=== Begin Enclosure ===
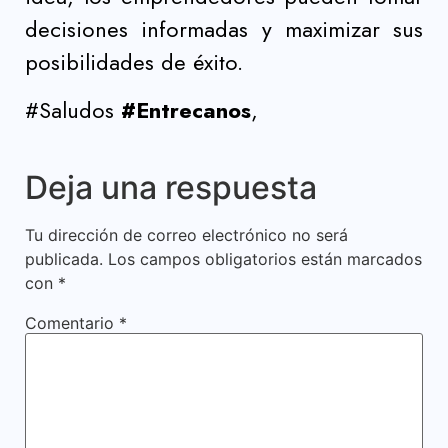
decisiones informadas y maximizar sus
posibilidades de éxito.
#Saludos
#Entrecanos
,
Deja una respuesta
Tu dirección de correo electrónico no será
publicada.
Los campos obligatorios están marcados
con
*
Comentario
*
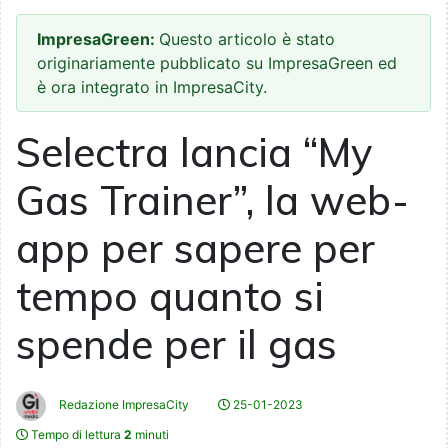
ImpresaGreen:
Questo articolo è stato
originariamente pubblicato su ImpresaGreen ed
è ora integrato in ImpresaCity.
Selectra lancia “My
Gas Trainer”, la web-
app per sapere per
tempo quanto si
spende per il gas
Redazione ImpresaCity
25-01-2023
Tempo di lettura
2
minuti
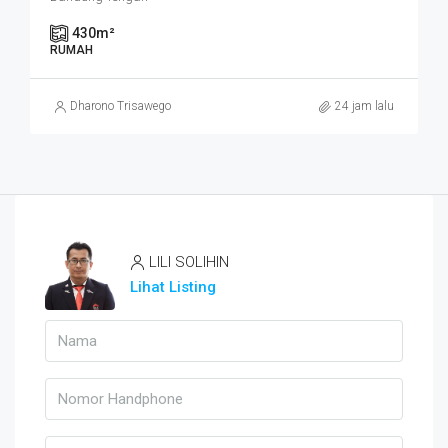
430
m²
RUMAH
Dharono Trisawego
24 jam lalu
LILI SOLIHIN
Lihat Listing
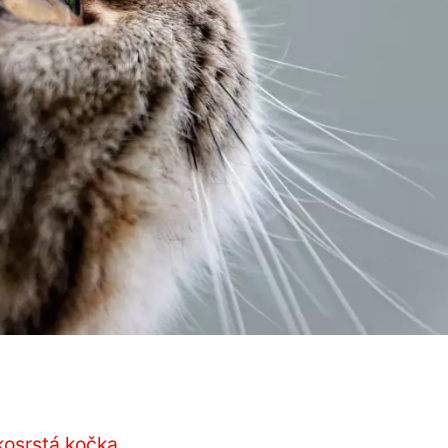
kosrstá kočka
=== End Enclosure ===
=== Begin Enclosure ===
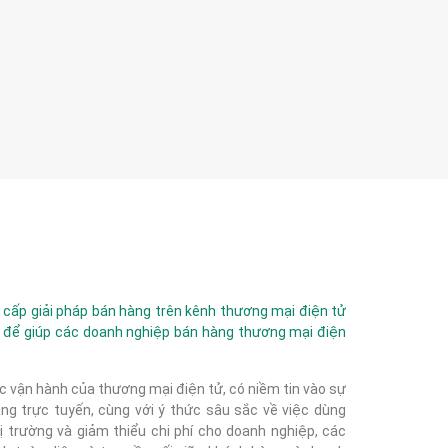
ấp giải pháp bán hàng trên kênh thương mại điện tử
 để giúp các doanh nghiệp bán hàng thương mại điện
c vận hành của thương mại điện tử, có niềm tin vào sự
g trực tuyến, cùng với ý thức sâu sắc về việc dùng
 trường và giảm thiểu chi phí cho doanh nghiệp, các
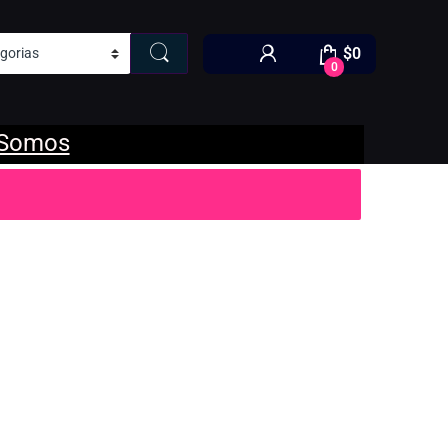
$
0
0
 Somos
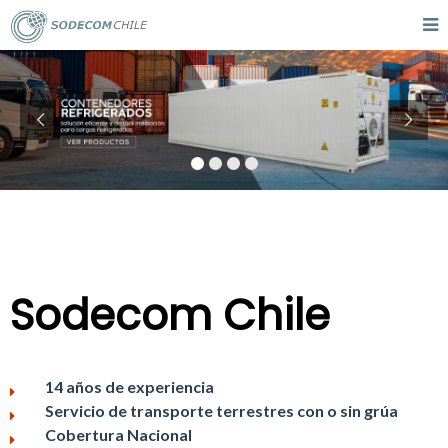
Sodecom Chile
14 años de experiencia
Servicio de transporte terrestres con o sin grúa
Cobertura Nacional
=== End Enclosure ===
After reading through the records, count the lines that hold the string "nghiệp" and give only the count.

* [Completed exercise] 2